On July 18th, the Cathedral of Saint Peter and Saint Paul in Nantes, France was set ablaze and suffered severe fire damage to its organ, rose window, and nave.

The day after, Nantes’ public prosecutor Pierre Sennès detained a volunteer scheduled to close the cathedral the night before, but warned against any ‘premature’ judgement of guilt. He was released the same day, without charge.

However, yesterday Sennès said the 39-year old man, a refugee from Rwanda, was arrested again on “charges of destruction and damage by fire.” During questioning, the volunteer altar server confessed to lighting three fires in the cathedral.

While he was released without charge before, Sennès said developments in the investigation led to his rearrest, indictment, and detainment.

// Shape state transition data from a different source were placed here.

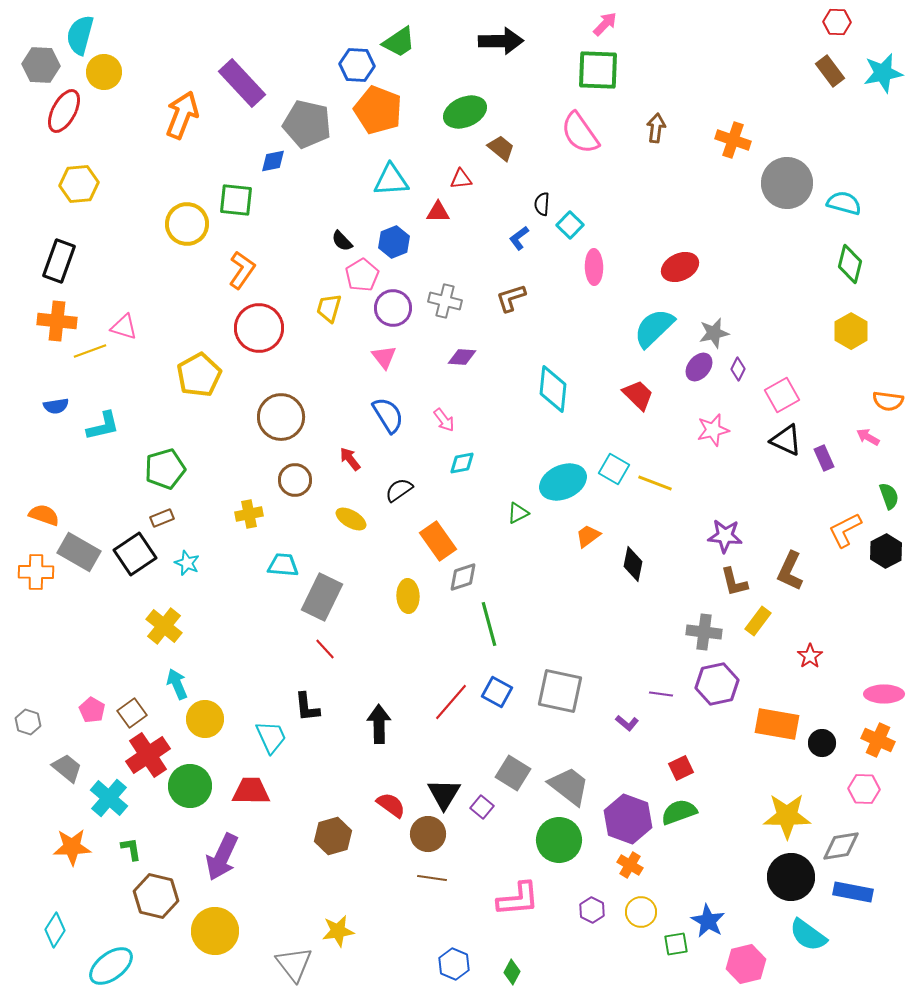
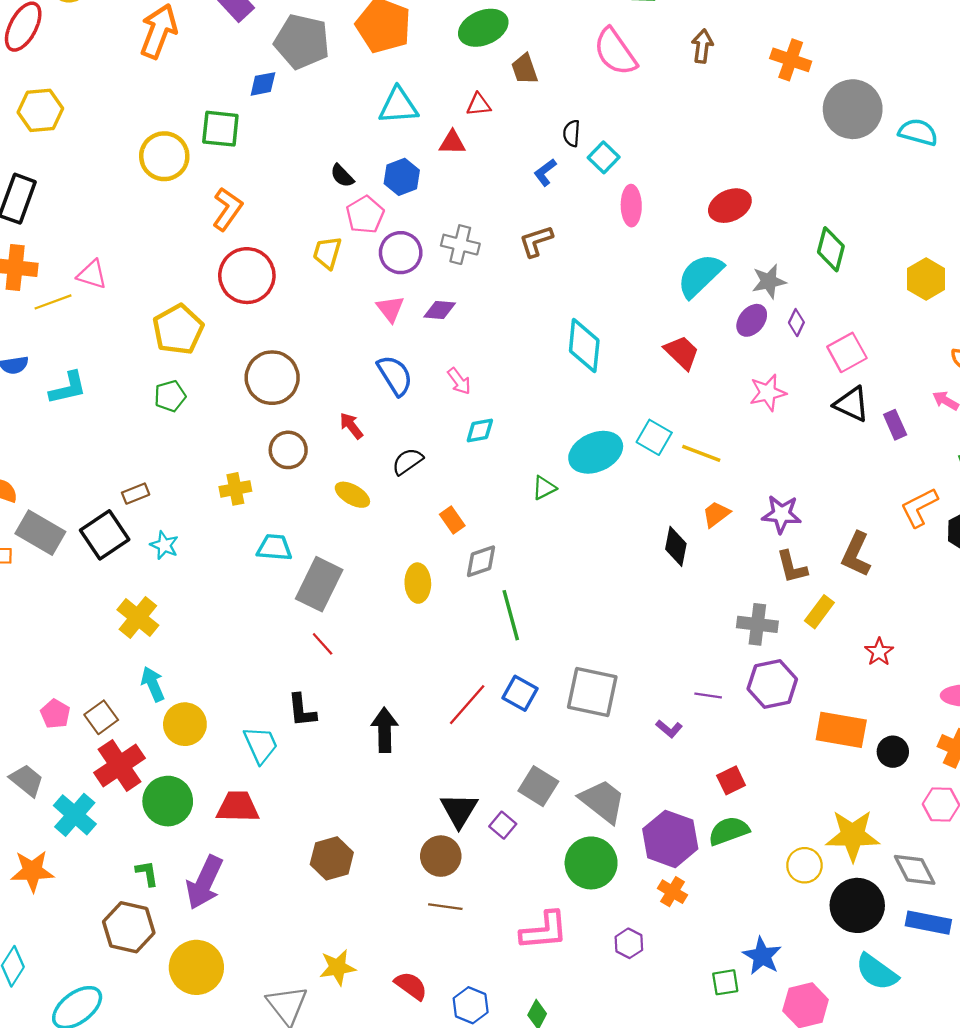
brown trapezoid: (501, 148) -> (525, 69), turned -148
green diamond: (850, 264) -> (831, 249), moved
purple diamond: (462, 357) -> (440, 310), moved
green pentagon: (165, 469) -> (170, 396), moved, size x0.7
orange trapezoid: (588, 536) -> (716, 514), moved
orange rectangle: (438, 541) -> (452, 520), size x0.6
red semicircle: (391, 805) -> (411, 986), moved
gray diamond: (841, 846) -> (915, 870), turned 72
green L-shape: (131, 849) -> (147, 873), moved
yellow circle: (641, 912) -> (804, 865), moved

“He admitted during his first appearance for questioning before the investigating judge that he set three fires in the cathedral: at the main organ, the smaller organ, and the electrical panel. He has not elaborated in detail on his motivations.”

The man’s lawyer, Quentin Chabert, said: “my client is today consumed with remorse and overwhelmed by the magnitude of the events.”

“My client is cooperating. Obviously it was a relief for him to show, as he would say, his repentance. As a believer, it’s important for him to show this effort.”

In a statement after the fire, Diocesan Administrator of Nantes Father Francois Renaud said:

“For the Catholic community, this disaster is greeted with great sadness. The vocation of the mother church of the diocese is to bring it together in unity around its bishop. Everyone is at home here. How can we not think of our future bishop, who cannot be installed in his cathedral? The cathedral struck those who entered it with its light and the elevated gaze it elicited. She offered everyone peace conducive to recollection and prayer. We are deprived of our cathedral. But we are not deprived of the light and peace given to us by the Lord of this place. With or without a cathedral, our Church will know how to shine, I am sure.”

Renaud added that repair costs will be primarily covered by the French government, who owns the cathedral.

The man faces up to ten years in prison and $175,000 in fines.